* [Data records]:
----
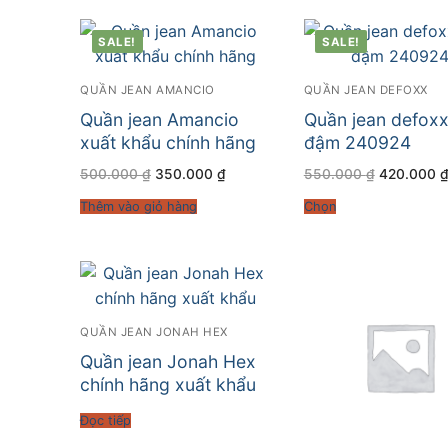
SALE!
SALE!
QUẦN JEAN AMANCIO
QUẦN JEAN DEFOXX
Quần jean Amancio
Quần jean defox
xuất khẩu chính hãng
đậm 240924
Giá
Giá
Giá
500.000
₫
350.000
₫
550.000
₫
420.000
gốc
hiện
gốc
là:
tại
là:
Thêm vào giỏ hàng
Chọn
500.000 ₫.
là:
550.000 ₫
350.000 ₫.
QUẦN JEAN JONAH HEX
Quần jean Jonah Hex
chính hãng xuất khẩu
Đọc tiếp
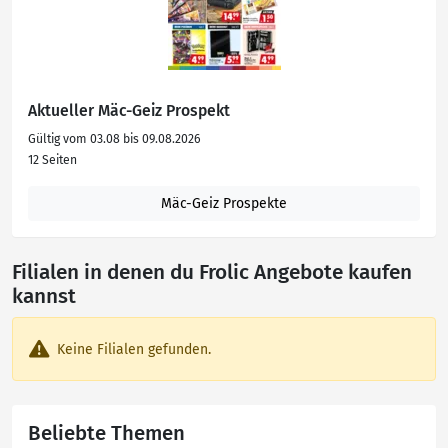
Aktueller Mäc-Geiz Prospekt
Gültig vom 03.08 bis 09.08.2026
12 Seiten
Mäc-Geiz Prospekte
Filialen in denen du Frolic Angebote kaufen
kannst
Keine Filialen gefunden.
Beliebte Themen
----
* [What is required]: What is needed is an exact copy of the entries, without any images.

* [Expected output]:
SALE!
SALE!
QUẦN JEAN AMANCIO
QUẦN JEAN DEFOXX
Quần jean Amancio
Quần jean defox
xuất khẩu chính hãng
đậm 240924
Giá
Giá
Giá
500.000
₫
350.000
₫
550.000
₫
420.000
gốc
hiện
gốc
là:
tại
là:
Thêm vào giỏ hàng
Chọn
500.000 ₫.
là:
550.000 ₫
350.000 ₫.
QUẦN JEAN JONAH HEX
Quần jean Jonah Hex
chính hãng xuất khẩu
Đọc tiếp
Aktueller Mäc-Geiz Prospekt
Gültig vom 03.08 bis 09.08.2026
12 Seiten
Mäc-Geiz Prospekte
Filialen in denen du Frolic Angebote kaufen
kannst
Keine Filialen gefunden.
Beliebte Themen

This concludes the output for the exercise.